The data:
******************************
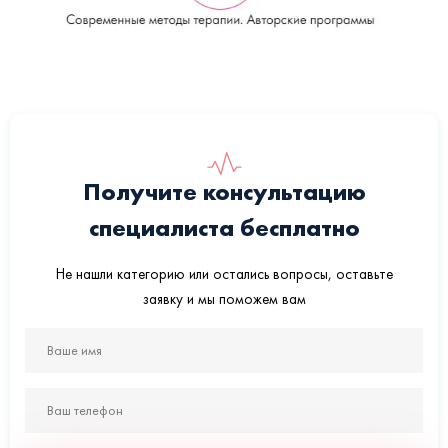
Получите консультацию
специалиста бесплатно
Не нашли категорию или остались вопросы, оставьте
заявку и мы поможем вам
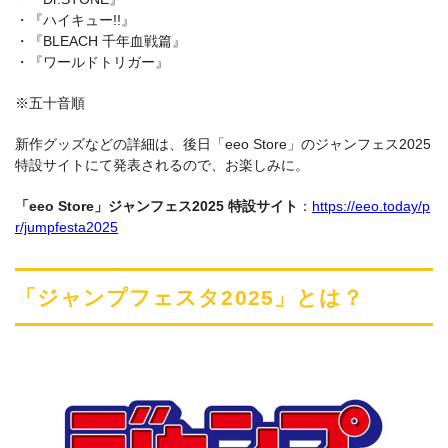
・『ハイキュー!!』
・『BLEACH 千年血戦篇』
・『ワールドトリガー』
※五十音順
新作グッズなどの詳細は、後日「eeo Store」のジャンフェス2025
特設サイトにて発表されるので、お楽しみに。
「eeo Store」ジャンフェス2025 特設サイト
：
https://eeo.today/p
r/jumpfesta2025
「ジャンプフェスタ2025」とは？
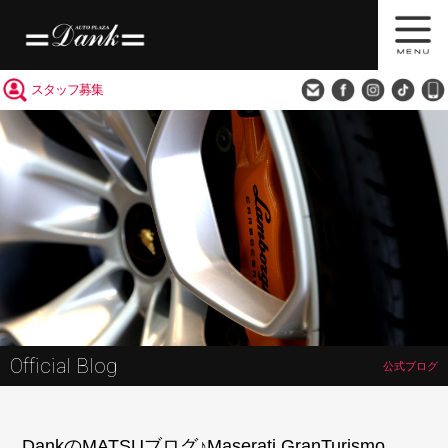
買取査定
会社概要
アクセス
スタッフ募集
Official Blog
公式ブログ
DankのMATSUブログ♪Maserati GranTurismo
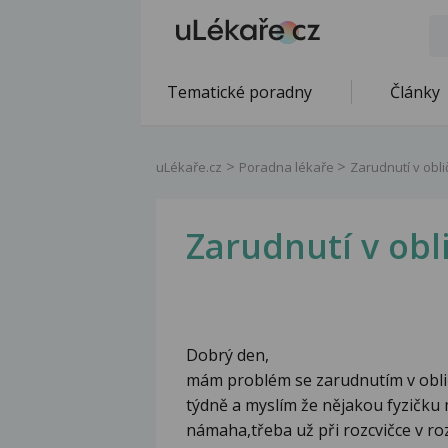
Tematické poradny
Články
uLékaře.cz
Poradna lékaře
Zarudnutí v oblič
Zarudnutí v obli
Dobrý den,
mám problém se zarudnutím v oblič
týdně a myslím že nějakou fyzičku 
námaha,třeba už při rozcvičce v ro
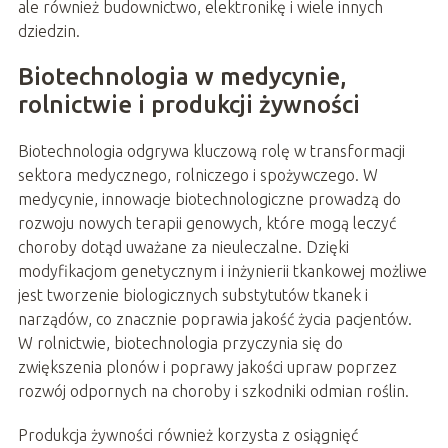
ale również budownictwo, elektronikę i wiele innych
dziedzin.
Biotechnologia w medycynie,
rolnictwie i produkcji żywności
Biotechnologia odgrywa kluczową rolę w transformacji
sektora medycznego, rolniczego i spożywczego. W
medycynie, innowacje biotechnologiczne prowadzą do
rozwoju nowych terapii genowych, które mogą leczyć
choroby dotąd uważane za nieuleczalne. Dzięki
modyfikacjom genetycznym i inżynierii tkankowej możliwe
jest tworzenie biologicznych substytutów tkanek i
narządów, co znacznie poprawia jakość życia pacjentów.
W rolnictwie, biotechnologia przyczynia się do
zwiększenia plonów i poprawy jakości upraw poprzez
rozwój odpornych na choroby i szkodniki odmian roślin.
Produkcja żywności również korzysta z osiągnięć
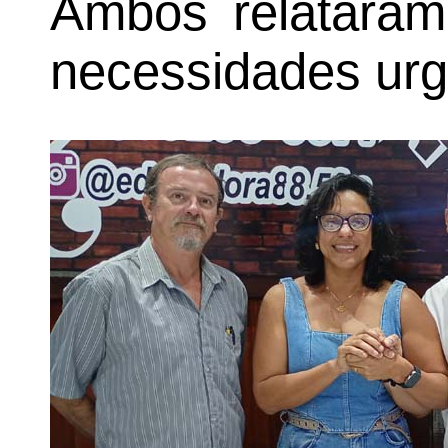
Ambos relataram
necessidades urg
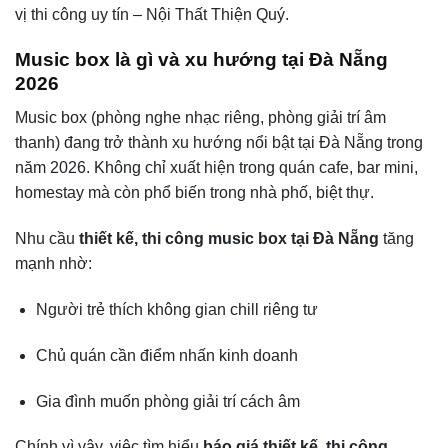
vị thi công uy tín – Nội Thất Thiện Quý.
Music box là gì và xu hướng tại Đà Nẵng
2026
Music box (phòng nghe nhạc riêng, phòng giải trí âm
thanh) đang trở thành xu hướng nổi bật tại Đà Nẵng trong
năm 2026. Không chỉ xuất hiện trong quán cafe, bar mini,
homestay mà còn phổ biến trong nhà phố, biệt thự.
Nhu cầu
thiết kế, thi công music box tại Đà Nẵng
tăng
mạnh nhờ:
Người trẻ thích không gian chill riêng tư
Chủ quán cần điểm nhấn kinh doanh
Gia đình muốn phòng giải trí cách âm
Chính vì vậy, việc tìm hiểu
báo giá thiết kế, thi công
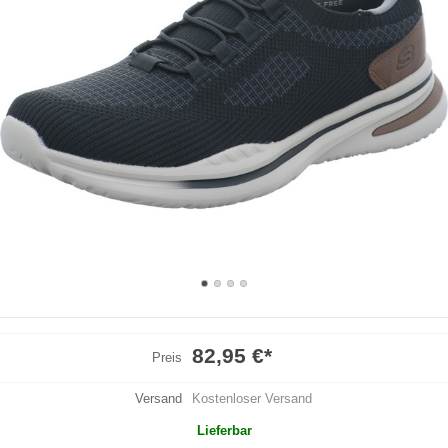
82,95 €
*
Preis
Versand
Kostenloser Versand
Lieferbar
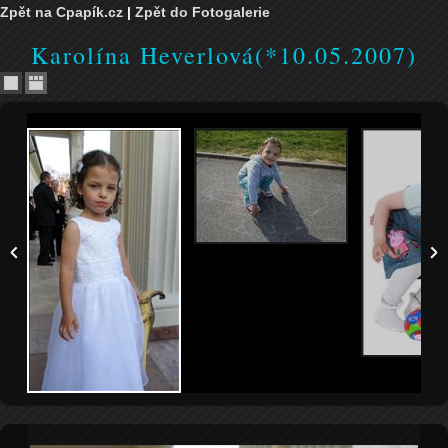
Zpět na Cpapík.cz
|
Zpět do Fotogalerie
Karolína Heverlová(*10.05.2007)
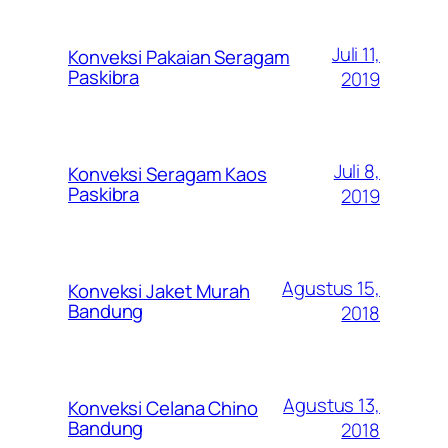
Juli 11,
Konveksi Pakaian Seragam
Paskibra
2019
Juli 8,
Konveksi Seragam Kaos
Paskibra
2019
Agustus 15,
Konveksi Jaket Murah
Bandung
2018
Agustus 13,
Konveksi Celana Chino
Bandung
2018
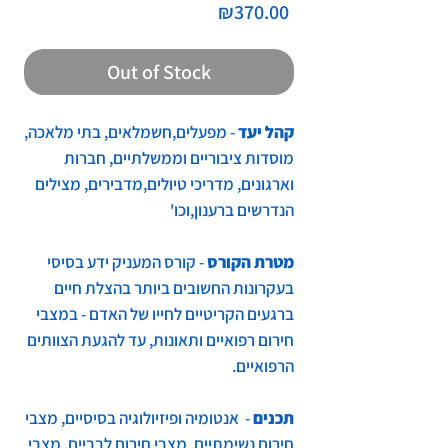
Price
₪370.00
Out of Stock
קהל יעד
- מפעלים,חשמלאים, בתי מלאכה,
מוסדות ציבוריים וממשלתיים, חברות
וארגונים, מדריכי טיולים,מדבירים, מצילים
הנדרשים ברענון,וכו'
מטרת הקורס
- קורס המעניק ידע בסיסי
בעקרונות החשובים ביותר בהצלת חיים
ברגעים הקריטיים לחייו של האדם - במצבי
חירום רפואיים ותאונות, עד להגעת הצוותים
הרפואיים.
תכנים
- אנטומיה ופיזיולוגיה בסיסיים, מצבי
חירום נשימתיים, מצבי חירום לבביים, מצבי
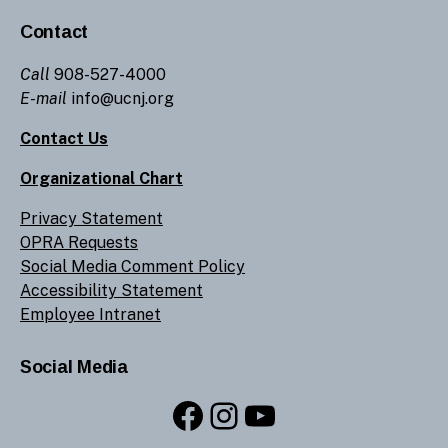
Contact
Call
908-527-4000
E-mail
info@ucnj.org
Contact Us
Organizational Chart
Privacy Statement
OPRA Requests
Social Media Comment Policy
Accessibility Statement
Employee Intranet
Social Media
Facebook
Instagram
YouTube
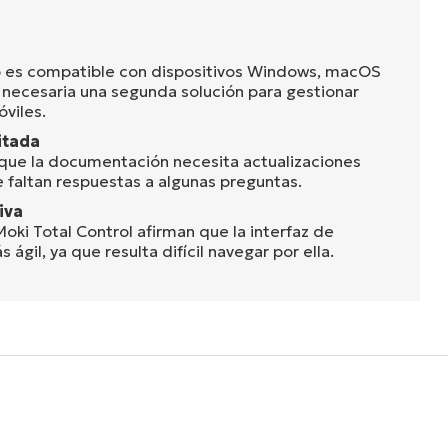
no es compatible con dispositivos Windows, macOS
s necesaria una segunda solución para gestionar
óviles.
itada
 que la documentación necesita actualizaciones
 faltan respuestas a algunas preguntas.
iva
oki Total Control afirman que la interfaz de
 ágil, ya que resulta difícil navegar por ella.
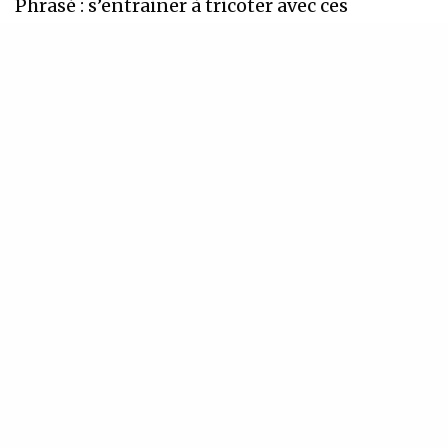
Phrasé : s’entrainer à tricoter avec ces
différentes gammes sur une couleur
harmonique donnée, des cadences d’accords
ou grilles simples…
Autour du rythme et de la métrique :
7 novembre – 6 février – 10 avril (10h – 13h)
Entrainement de l’oreille et harmonie :
10 octobre – 5 décembre – 13 mars (10h –
13h)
******************************
What this task involves:
Everything from the top line of the data down to and including the line with "narządów, co znacznie" is to be copied, except the pictures.

Output of the task:
Получите консультацию
специалиста бесплатно
Не нашли категорию или остались вопросы, оставьте
заявку и мы поможем вам
・『ハイキュー!!』
・『BLEACH 千年血戦篇』
・『ワールドトリガー』
※五十音順
新作グッズなどの詳細は、後日「eeo Store」のジャンフェス2025
特設サイトにて発表されるので、お楽しみに。
「eeo Store」ジャンフェス2025 特設サイト
：
https://eeo.today/p
r/jumpfesta2025
「ジャンプフェスタ2025」とは？
買取査定
会社概要
アクセス
スタッフ募集
Official Blog
公式ブログ
DankのMATSUブログ♪Maserati GranTurismo
Tematické poradny
Články
uLékaře.cz
Poradna lékaře
Zarudnutí v oblič
Zarudnutí v obli
Dobrý den,
mám problém se zarudnutím v oblič
týdně a myslím že nějakou fyzičku 
námaha,třeba už při rozcvičce v ro
ale również budownictwo, elektronikę i wiele innych
dziedzin.
Biotechnologia w medycynie,
rolnictwie i produkcji żywności
Biotechnologia odgrywa kluczową rolę w transformacji
sektora medycznego, rolniczego i spożywczego. W
medycynie, innowacje biotechnologiczne prowadzą do
rozwoju nowych terapii genowych, które mogą leczyć
choroby dotąd uważane za nieuleczalne. Dzięki
modyfikacjom genetycznym i inżynierii tkankowej możliwe
jest tworzenie biologicznych substytutów tkanek i
narządów, co znacznie poprawia jakość życia pacjentów.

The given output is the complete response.